(Saved data entries)

+---+

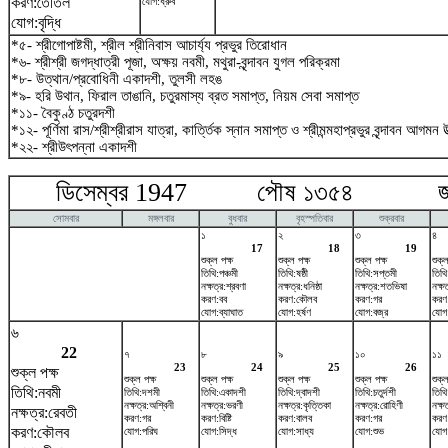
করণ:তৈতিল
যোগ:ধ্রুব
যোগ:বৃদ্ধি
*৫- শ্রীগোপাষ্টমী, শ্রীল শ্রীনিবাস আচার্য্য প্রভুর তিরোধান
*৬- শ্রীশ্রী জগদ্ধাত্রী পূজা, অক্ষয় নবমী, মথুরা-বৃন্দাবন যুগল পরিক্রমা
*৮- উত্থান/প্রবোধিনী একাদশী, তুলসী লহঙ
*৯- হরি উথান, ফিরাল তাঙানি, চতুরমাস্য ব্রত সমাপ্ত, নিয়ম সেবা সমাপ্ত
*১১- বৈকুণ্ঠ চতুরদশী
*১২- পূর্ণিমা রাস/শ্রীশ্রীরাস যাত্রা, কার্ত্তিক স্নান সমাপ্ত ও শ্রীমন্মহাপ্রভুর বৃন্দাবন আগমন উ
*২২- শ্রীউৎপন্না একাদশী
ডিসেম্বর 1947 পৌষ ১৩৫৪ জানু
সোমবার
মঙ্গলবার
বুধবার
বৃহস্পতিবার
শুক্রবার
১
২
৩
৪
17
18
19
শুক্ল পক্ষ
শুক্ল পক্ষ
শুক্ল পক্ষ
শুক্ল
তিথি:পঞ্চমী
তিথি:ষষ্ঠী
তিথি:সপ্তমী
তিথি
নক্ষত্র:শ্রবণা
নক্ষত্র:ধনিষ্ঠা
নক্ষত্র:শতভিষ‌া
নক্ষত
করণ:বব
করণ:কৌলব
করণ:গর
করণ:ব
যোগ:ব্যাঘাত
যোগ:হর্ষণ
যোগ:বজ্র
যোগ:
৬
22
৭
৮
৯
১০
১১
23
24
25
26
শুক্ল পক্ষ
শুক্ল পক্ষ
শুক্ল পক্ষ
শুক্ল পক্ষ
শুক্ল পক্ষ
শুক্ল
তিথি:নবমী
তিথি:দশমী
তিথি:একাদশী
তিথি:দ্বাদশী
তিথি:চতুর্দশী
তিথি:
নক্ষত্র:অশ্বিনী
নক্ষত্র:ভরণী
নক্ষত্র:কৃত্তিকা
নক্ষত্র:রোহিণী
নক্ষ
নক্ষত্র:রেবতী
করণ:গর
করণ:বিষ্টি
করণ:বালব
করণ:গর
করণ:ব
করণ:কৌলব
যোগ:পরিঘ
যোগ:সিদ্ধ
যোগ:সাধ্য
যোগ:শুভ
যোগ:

+---+

Above are records; repeat only the lines starting at the line with "নিয়ম সেবা সমাপ্ত" and ending at the line with "নক্ষত্র:ধনিষ্ঠা", exactly as they appear, both included.

*৯- হরি উথান, ফিরাল তাঙানি, চতুরমাস্য ব্রত সমাপ্ত, নিয়ম সেবা সমাপ্ত
*১১- বৈকুণ্ঠ চতুরদশী
*১২- পূর্ণিমা রাস/শ্রীশ্রীরাস যাত্রা, কার্ত্তিক স্নান সমাপ্ত ও শ্রীমন্মহাপ্রভুর বৃন্দাবন আগমন উ
*২২- শ্রীউৎপন্না একাদশী
ডিসেম্বর 1947 পৌষ ১৩৫৪ জানু
সোমবার
মঙ্গলবার
বুধবার
বৃহস্পতিবার
শুক্রবার
১
২
৩
৪
17
18
19
শুক্ল পক্ষ
শুক্ল পক্ষ
শুক্ল পক্ষ
শুক্ল
তিথি:পঞ্চমী
তিথি:ষষ্ঠী
তিথি:সপ্তমী
তিথি
নক্ষত্র:শ্রবণা
নক্ষত্র:ধনিষ্ঠা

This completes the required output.